Thread: Blocked updates and background writer performance
PG 9.4.4 (RDS)
I'm experiencing an issue when trying to update many rows in a single table (one row at a time, but parallelized across ~12 connections). The issue we see is that the writes will periodically be blocked for a duration of several minutes and then pick back up.
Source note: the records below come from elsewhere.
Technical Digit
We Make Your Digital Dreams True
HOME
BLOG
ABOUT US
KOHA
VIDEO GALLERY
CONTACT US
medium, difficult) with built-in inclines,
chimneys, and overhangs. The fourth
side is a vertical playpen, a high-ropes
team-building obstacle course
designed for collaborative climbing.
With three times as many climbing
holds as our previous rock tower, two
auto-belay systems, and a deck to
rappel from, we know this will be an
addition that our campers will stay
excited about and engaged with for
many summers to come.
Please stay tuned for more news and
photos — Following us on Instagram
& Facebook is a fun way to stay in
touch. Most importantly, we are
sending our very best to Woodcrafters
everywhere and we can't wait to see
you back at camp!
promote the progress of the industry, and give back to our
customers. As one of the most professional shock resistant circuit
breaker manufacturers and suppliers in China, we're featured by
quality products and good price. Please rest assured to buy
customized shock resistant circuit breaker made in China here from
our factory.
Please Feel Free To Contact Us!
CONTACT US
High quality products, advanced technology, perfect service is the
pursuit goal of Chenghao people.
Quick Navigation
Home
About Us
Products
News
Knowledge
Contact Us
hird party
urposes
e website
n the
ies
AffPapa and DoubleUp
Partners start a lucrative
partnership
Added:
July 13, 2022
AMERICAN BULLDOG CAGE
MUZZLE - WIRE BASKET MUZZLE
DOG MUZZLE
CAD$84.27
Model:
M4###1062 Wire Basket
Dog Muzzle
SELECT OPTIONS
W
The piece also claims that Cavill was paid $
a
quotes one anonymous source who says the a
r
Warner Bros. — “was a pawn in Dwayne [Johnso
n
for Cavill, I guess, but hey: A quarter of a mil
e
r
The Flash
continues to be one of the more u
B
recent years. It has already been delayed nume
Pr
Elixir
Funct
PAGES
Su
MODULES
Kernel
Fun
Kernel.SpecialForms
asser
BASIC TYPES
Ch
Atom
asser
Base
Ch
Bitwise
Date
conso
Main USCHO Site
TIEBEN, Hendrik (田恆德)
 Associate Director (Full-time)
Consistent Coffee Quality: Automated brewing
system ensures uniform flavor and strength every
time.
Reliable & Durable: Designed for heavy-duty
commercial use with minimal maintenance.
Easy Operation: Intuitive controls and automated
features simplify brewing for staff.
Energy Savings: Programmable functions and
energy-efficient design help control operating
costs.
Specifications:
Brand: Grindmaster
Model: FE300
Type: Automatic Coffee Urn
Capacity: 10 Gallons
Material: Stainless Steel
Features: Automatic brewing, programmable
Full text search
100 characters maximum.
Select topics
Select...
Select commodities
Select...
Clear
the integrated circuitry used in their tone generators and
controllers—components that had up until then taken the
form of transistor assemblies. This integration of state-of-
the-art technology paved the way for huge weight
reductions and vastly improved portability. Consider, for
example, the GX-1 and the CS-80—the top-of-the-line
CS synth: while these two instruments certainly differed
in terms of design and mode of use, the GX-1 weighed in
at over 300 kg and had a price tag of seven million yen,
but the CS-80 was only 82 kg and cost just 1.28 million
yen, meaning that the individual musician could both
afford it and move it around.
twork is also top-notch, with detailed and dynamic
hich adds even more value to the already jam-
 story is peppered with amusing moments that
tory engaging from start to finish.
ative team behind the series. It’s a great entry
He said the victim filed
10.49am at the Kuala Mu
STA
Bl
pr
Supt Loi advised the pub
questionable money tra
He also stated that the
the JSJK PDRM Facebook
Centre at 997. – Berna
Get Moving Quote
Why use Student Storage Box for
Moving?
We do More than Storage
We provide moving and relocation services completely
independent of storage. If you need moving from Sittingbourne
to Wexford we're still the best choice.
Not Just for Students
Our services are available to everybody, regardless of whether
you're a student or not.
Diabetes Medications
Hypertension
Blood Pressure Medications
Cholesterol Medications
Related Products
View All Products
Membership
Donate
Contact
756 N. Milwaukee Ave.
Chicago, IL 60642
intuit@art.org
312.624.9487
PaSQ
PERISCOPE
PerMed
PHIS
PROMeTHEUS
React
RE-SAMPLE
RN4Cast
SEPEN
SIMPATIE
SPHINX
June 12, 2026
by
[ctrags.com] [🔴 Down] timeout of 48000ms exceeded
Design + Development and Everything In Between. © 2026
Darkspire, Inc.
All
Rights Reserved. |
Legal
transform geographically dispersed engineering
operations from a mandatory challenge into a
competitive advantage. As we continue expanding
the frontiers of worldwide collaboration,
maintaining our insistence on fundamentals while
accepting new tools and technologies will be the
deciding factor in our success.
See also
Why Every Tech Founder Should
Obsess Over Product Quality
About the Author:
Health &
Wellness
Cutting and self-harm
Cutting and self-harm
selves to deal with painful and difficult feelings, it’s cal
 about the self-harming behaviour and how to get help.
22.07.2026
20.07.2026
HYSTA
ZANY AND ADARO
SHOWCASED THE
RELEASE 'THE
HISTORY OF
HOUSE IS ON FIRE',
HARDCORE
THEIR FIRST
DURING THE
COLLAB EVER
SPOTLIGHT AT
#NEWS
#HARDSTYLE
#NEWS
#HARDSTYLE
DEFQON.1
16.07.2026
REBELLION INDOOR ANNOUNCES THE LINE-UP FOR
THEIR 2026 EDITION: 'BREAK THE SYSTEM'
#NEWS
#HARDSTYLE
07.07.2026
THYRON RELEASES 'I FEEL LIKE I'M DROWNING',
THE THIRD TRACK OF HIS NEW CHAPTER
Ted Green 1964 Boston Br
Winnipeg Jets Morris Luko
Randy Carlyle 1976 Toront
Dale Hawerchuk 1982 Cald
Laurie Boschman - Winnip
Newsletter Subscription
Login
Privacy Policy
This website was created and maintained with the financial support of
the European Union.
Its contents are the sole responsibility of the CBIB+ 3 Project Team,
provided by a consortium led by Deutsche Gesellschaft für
After digging through our monitoring stack, I was able to uncover these stats which seem to allude to it being a background writer performance problem:

(apologies for the image)
Our settings for the background writer are pretty standard OOB (I threw in some others that I thought might be helpful, too):
name | setting | unit
-------------------------+---------+------
bgwriter_delay | 200 | ms
bgwriter_lru_maxpages | 100 |
bgwriter_lru_multiplier | 2 |
maintenance_work_mem | 65536 | kB
max_worker_processes | 8 |
work_mem | 32768 | kB
The table that is being written to contains a jsonb column with a GIN index:
Table "public.ced"
Column | Type | Modifiers
---------------+--------------------------+-----------
id | bigint | not null
created_at | timestamp with time zone |
modified_at | timestamp with time zone |
bean_version | bigint | default 0
account_id | bigint | not null
data | jsonb | not null
Indexes:
"ced_pkey" PRIMARY KEY, btree (id)
"ced_data" gin (data jsonb_path_ops)
"partition_key_idx" btree (account_id, id)
It seems to me that the background writer just can't keep up with the amount of writes that I am trying to do and freezes all the updates. What are my options to improve the background writer performance here?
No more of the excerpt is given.